- _Work instruction_
Each entry is to be retyped exactly as it appears. Leave the images out.

START Dataset entries

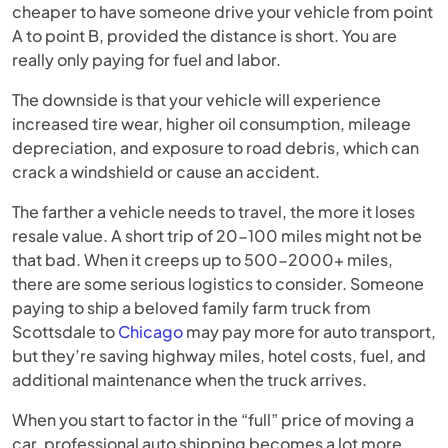
cheaper to have someone drive your vehicle from point
A to point B, provided the distance is short. You are
really only paying for fuel and labor.
The downside is that your vehicle will experience
increased tire wear, higher oil consumption, mileage
depreciation, and exposure to road debris, which can
crack a windshield or cause an accident.
The farther a vehicle needs to travel, the more it loses
resale value. A short trip of 20-100 miles might not be
that bad. When it creeps up to 500-2000+ miles,
there are some serious logistics to consider. Someone
paying to ship a beloved family farm truck from
Scottsdale to
Chicago
may pay more for auto transport,
but they’re saving highway miles, hotel costs, fuel, and
additional maintenance when the truck arrives.
When you start to factor in the “full” price of moving a
car, professional auto shipping becomes a lot more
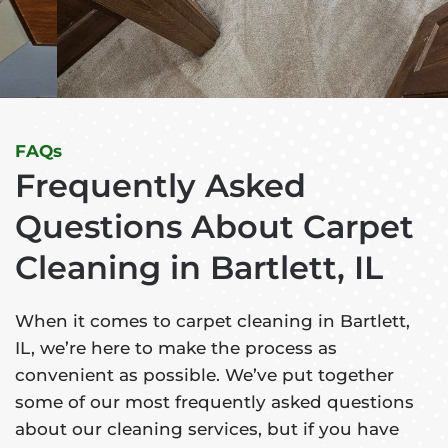
FAQs
Frequently Asked
Questions About Carpet
Cleaning in Bartlett, IL
When it comes to carpet cleaning in Bartlett,
IL, we’re here to make the process as
convenient as possible. We’ve put together
some of our most frequently asked questions
about our cleaning services, but if you have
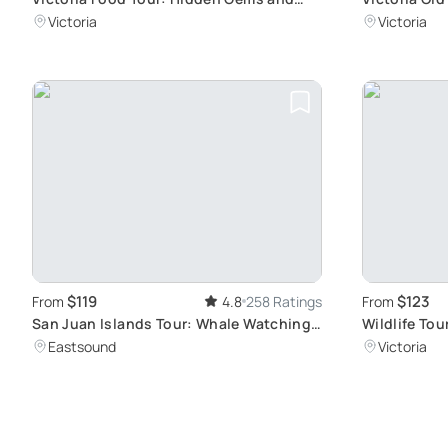
Local Cuisine
Walk
Victoria
Victoria
$119
$123
From
4.8
258 Ratings
From
San Juan Islands Tour: Whale Watching
Wildlife Tou
and Wildlife
Waters
Eastsound
Victoria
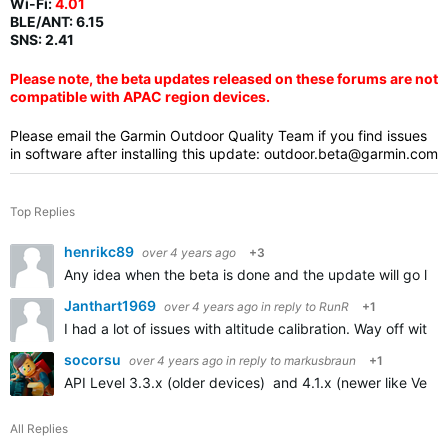
Wi-Fi:
4.01
BLE/ANT:
6.15
SNS: 2.41
Please note, the beta updates released on these forums are not
compatible with APAC region devices.
Please email the Garmin Outdoor Quality Team if you find issues
in software after installing this update:
outdoor.beta@garmin.com
Top Replies
henrikc89
over 4 years ago
+3
Any idea when the beta is done and the update will go live
Janthart1969
over 4 years ago
in reply to
RunR
+1
I had a lot of issues with altitude calibration. Way off with
socorsu
over 4 years ago
in reply to
markusbraun
+1
API Level 3.3.x (older devices) and 4.1.x (newer like Venu 
All Replies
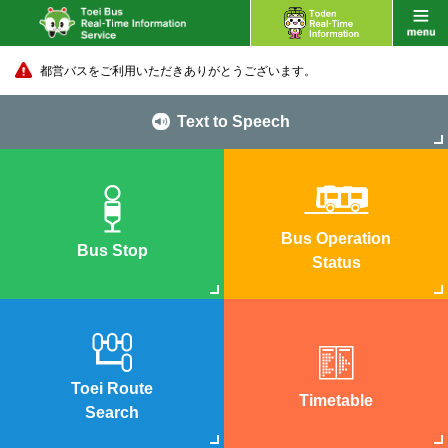
都営バスをご利用いただきありがとうございます。
Text to Speech
Bus Operation
Bus Stop
Status
Toei Route
Timetable
Search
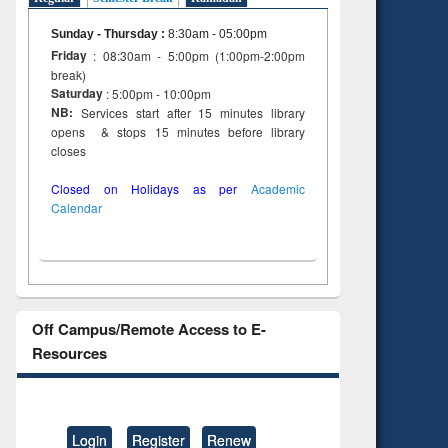
Sunday - Thursday
:
8:30am - 05:00pm
Friday
: 08:30am - 5:00pm (1:00pm-2:00pm
break)
Saturday
: 5:00pm - 10:00pm
NB:
Services start after 15 minutes library
opens & stops 15 minutes before library
closes
Closed on Holidays as per
Academic
Calendar
Off Campus/Remote Access to E-
Resources
Login
Register
Renew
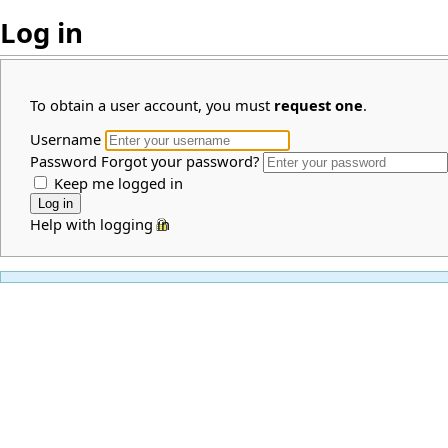
Log in
To obtain a user account, you must
request one
.
Username
Password
Forgot your password?
Keep me logged in
Help with logging in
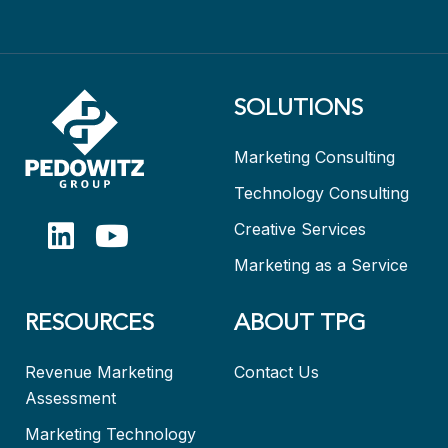
SOLUTIONS
Marketing Consulting
Technology Consulting
Creative Services
Marketing as a Service
RESOURCES
ABOUT TPG
Revenue Marketing
Contact Us
Assessment
Marketing Technology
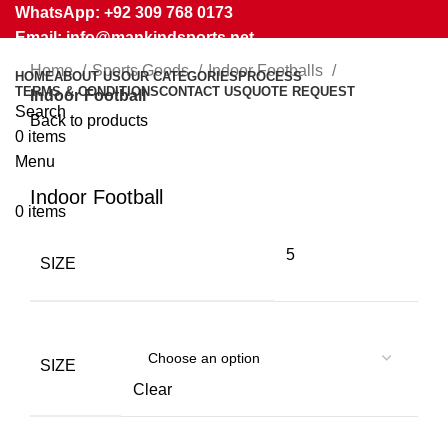
WhatsApp: +92 309 768 0173
Email: info@mankindsports.net
Home
Sports Goods
Indoor Footballs
HOME
ABOUT US
OUR CATEGORIES
PROCESS
TERMS & CONDITIONS
CONTACT US
QUOTE REQUEST
Indoor Football
Search
Back to products
0
items
Menu
Click to enlarge
Indoor Football
0
items
5
SIZE
SIZE
Clear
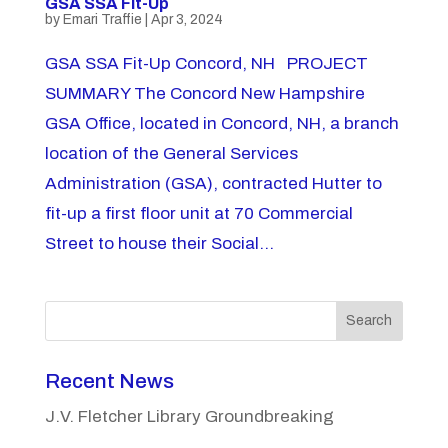
GSA SSA Fit-Up
by
Emari Traffie
|
Apr 3, 2024
GSA SSA Fit-Up Concord, NH PROJECT
SUMMARY The Concord New Hampshire
GSA Office, located in Concord, NH, a branch
location of the General Services
Administration (GSA), contracted Hutter to
fit-up a first floor unit at 70 Commercial
Street to house their Social...
Search
Recent News
J.V. Fletcher Library Groundbreaking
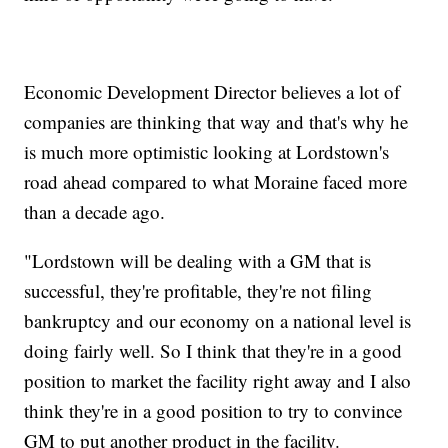
Economic Development Director believes a lot of
companies are thinking that way and that's why he
is much more optimistic looking at Lordstown's
road ahead compared to what Moraine faced more
than a decade ago.
"Lordstown will be dealing with a GM that is
successful, they're profitable, they're not filing
bankruptcy and our economy on a national level is
doing fairly well. So I think that they're in a good
position to market the facility right away and I also
think they're in a good position to try to convince
GM to put another product in the facility.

END Dataset entries

- _Result of the task_
cheaper to have someone drive your vehicle from point
A to point B, provided the distance is short. You are
really only paying for fuel and labor.
The downside is that your vehicle will experience
increased tire wear, higher oil consumption, mileage
depreciation, and exposure to road debris, which can
crack a windshield or cause an accident.
The farther a vehicle needs to travel, the more it loses
resale value. A short trip of 20-100 miles might not be
that bad. When it creeps up to 500-2000+ miles,
there are some serious logistics to consider. Someone
paying to ship a beloved family farm truck from
Scottsdale to
Chicago
may pay more for auto transport,
but they’re saving highway miles, hotel costs, fuel, and
additional maintenance when the truck arrives.
When you start to factor in the “full” price of moving a
car, professional auto shipping becomes a lot more
FAQs
Frequently Asked
Questions About Carpet
Cleaning in Bartlett, IL
When it comes to carpet cleaning in Bartlett,
IL, we’re here to make the process as
convenient as possible. We’ve put together
some of our most frequently asked questions
about our cleaning services, but if you have
Local Cuisine
Walk
Victoria
Victoria
$119
$123
From
4.8
258 Ratings
From
San Juan Islands Tour: Whale Watching
Wildlife Tou
and Wildlife
Waters
Eastsound
Victoria
Wi-Fi:
4.01
BLE/ANT:
6.15
SNS: 2.41
Please note, the beta updates released on these forums are not
compatible with APAC region devices.
Please email the Garmin Outdoor Quality Team if you find issues
in software after installing this update:
outdoor.beta@garmin.com
Top Replies
henrikc89
over 4 years ago
+3
Any idea when the beta is done and the update will go live
Janthart1969
over 4 years ago
in reply to
RunR
+1
I had a lot of issues with altitude calibration. Way off with
socorsu
over 4 years ago
in reply to
markusbraun
+1
API Level 3.3.x (older devices) and 4.1.x (newer like Venu 
All Replies
都営バスをご利用いただきありがとうございます。
Text to Speech
Bus Operation
Bus Stop
Status
Toei Route
Timetable
Search
Sunday - Thursday
:
8:30am - 05:00pm
Friday
: 08:30am - 5:00pm (1:00pm-2:00pm
break)
Saturday
: 5:00pm - 10:00pm
NB:
Services start after 15 minutes library
opens & stops 15 minutes before library
closes
Closed on Holidays as per
Academic
Calendar
Off Campus/Remote Access to E-
Resources
Login
Register
Renew
Log in
To obtain a user account, you must
request one
.
Username
Password
Forgot your password?
Keep me logged in
Help with logging in
SOLUTIONS
Marketing Consulting
Technology Consulting
Creative Services
Marketing as a Service
RESOURCES
ABOUT TPG
Revenue Marketing
Contact Us
Assessment
Marketing Technology
WhatsApp: +92 309 768 0173
Email: info@mankindsports.net
Home
Sports Goods
Indoor Footballs
HOME
ABOUT US
OUR CATEGORIES
PROCESS
TERMS & CONDITIONS
CONTACT US
QUOTE REQUEST
Indoor Football
Search
Back to products
0
items
Menu
Click to enlarge
Indoor Football
0
items
5
SIZE
SIZE
Clear
GSA SSA Fit-Up
by
Emari Traffie
|
Apr 3, 2024
GSA SSA Fit-Up Concord, NH PROJECT
SUMMARY The Concord New Hampshire
GSA Office, located in Concord, NH, a branch
location of the General Services
Administration (GSA), contracted Hutter to
fit-up a first floor unit at 70 Commercial
Street to house their Social...
Search
Recent News
J.V. Fletcher Library Groundbreaking
Economic Development Director believes a lot of
companies are thinking that way and that's why he
is much more optimistic looking at Lordstown's
road ahead compared to what Moraine faced more
than a decade ago.
"Lordstown will be dealing with a GM that is
successful, they're profitable, they're not filing
bankruptcy and our economy on a national level is
doing fairly well. So I think that they're in a good
position to market the facility right away and I also
think they're in a good position to try to convince
GM to put another product in the facility.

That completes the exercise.